>>>

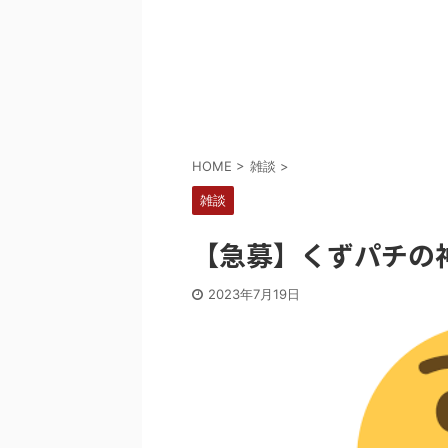
Powered by livedoor 相互RSS
HOME
>
雑談
>
雑談
【急募】くずパチの
2023年7月19日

<<<

- [Task instructions] Print the records above verbatim, minus any pictures.

- [Response to this task]
Powered by livedoor 相互RSS
HOME
>
雑談
>
雑談
【急募】くずパチの
2023年7月19日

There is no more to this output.